## Exercise goal
Each line below should be repeated exactly as written, with no pictures carried over.

Stored data entries
----
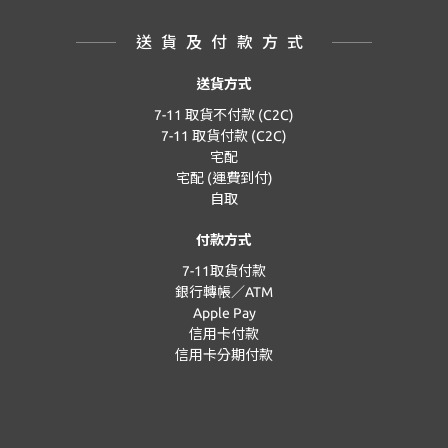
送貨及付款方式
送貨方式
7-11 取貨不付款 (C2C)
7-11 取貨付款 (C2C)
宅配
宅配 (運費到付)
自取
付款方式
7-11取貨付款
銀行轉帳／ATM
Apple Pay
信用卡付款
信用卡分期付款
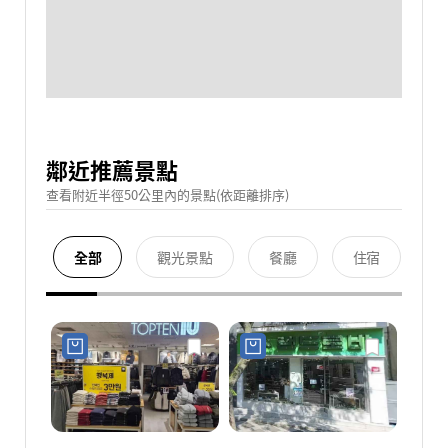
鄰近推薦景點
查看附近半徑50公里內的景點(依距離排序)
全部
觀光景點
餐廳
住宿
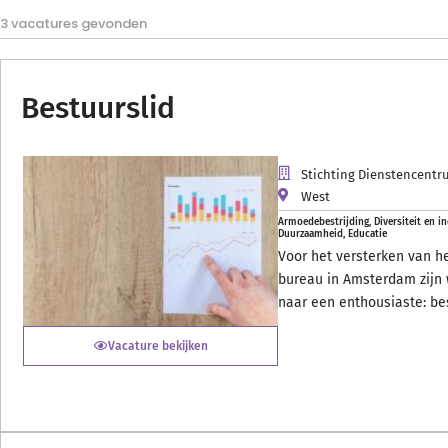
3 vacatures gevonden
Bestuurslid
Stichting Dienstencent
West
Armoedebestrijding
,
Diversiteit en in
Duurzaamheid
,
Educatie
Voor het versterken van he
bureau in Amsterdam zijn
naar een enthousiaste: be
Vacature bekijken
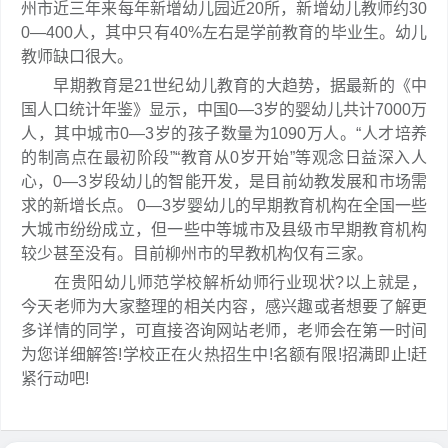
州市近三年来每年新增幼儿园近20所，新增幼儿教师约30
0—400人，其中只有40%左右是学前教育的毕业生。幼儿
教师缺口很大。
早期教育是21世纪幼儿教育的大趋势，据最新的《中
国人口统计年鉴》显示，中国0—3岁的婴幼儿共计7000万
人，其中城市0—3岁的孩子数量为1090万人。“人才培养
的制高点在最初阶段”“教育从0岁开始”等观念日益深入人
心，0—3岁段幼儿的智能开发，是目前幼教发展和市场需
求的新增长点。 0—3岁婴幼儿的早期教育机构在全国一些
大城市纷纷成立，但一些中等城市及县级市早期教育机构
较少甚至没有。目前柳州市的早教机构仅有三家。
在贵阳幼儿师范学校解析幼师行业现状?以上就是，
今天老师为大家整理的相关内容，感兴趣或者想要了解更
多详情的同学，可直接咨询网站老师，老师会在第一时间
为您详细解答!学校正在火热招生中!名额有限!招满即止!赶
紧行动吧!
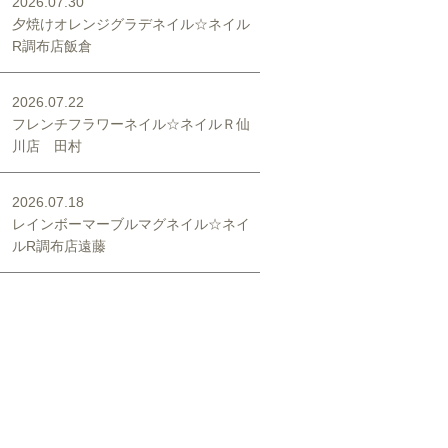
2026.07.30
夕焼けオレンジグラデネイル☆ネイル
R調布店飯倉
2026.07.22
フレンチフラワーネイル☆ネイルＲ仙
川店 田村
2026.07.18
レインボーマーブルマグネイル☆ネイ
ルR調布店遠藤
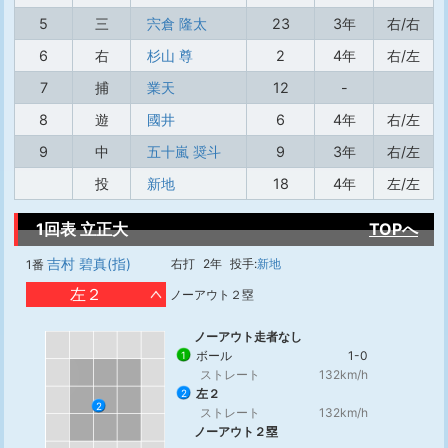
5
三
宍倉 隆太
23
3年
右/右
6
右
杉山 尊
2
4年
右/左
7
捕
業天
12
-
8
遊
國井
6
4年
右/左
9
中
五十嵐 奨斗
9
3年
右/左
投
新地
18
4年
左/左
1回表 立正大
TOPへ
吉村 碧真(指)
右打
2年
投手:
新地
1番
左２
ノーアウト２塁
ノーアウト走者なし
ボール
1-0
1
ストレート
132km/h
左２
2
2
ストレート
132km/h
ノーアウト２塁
----
## Solution for this task
送貨及付款方式
送貨方式
7-11 取貨不付款 (C2C)
7-11 取貨付款 (C2C)
宅配
宅配 (運費到付)
自取
付款方式
7-11取貨付款
銀行轉帳／ATM
Apple Pay
信用卡付款
信用卡分期付款
鄰近推薦景點
查看附近半徑50公里內的景點(依距離排序)
全部
觀光景點
餐廳
住宿
3 vacatures gevonden
Bestuurslid
Stichting Dienstencent
West
Armoedebestrijding
,
Diversiteit en in
Duurzaamheid
,
Educatie
Voor het versterken van he
bureau in Amsterdam zijn
naar een enthousiaste: be
Vacature bekijken
州市近三年来每年新增幼儿园近20所，新增幼儿教师约30
0—400人，其中只有40%左右是学前教育的毕业生。幼儿
教师缺口很大。
早期教育是21世纪幼儿教育的大趋势，据最新的《中
国人口统计年鉴》显示，中国0—3岁的婴幼儿共计7000万
人，其中城市0—3岁的孩子数量为1090万人。“人才培养
的制高点在最初阶段”“教育从0岁开始”等观念日益深入人
心，0—3岁段幼儿的智能开发，是目前幼教发展和市场需
求的新增长点。 0—3岁婴幼儿的早期教育机构在全国一些
大城市纷纷成立，但一些中等城市及县级市早期教育机构
较少甚至没有。目前柳州市的早教机构仅有三家。
在贵阳幼儿师范学校解析幼师行业现状?以上就是，
今天老师为大家整理的相关内容，感兴趣或者想要了解更
多详情的同学，可直接咨询网站老师，老师会在第一时间
为您详细解答!学校正在火热招生中!名额有限!招满即止!赶
紧行动吧!
2026.07.30
夕焼けオレンジグラデネイル☆ネイル
R調布店飯倉
2026.07.22
フレンチフラワーネイル☆ネイルＲ仙
川店 田村
2026.07.18
レインボーマーブルマグネイル☆ネイ
ルR調布店遠藤
5
三
宍倉 隆太
23
3年
右/右
6
右
杉山 尊
2
4年
右/左
7
捕
業天
12
-
8
遊
國井
6
4年
右/左
9
中
五十嵐 奨斗
9
3年
右/左
投
新地
18
4年
左/左
1回表 立正大
TOPへ
吉村 碧真(指)
右打
2年
投手:
新地
1番
左２
ノーアウト２塁
ノーアウト走者なし
ボール
1-0
1
ストレート
132km/h
左２
2
2
ストレート
132km/h
ノーアウト２塁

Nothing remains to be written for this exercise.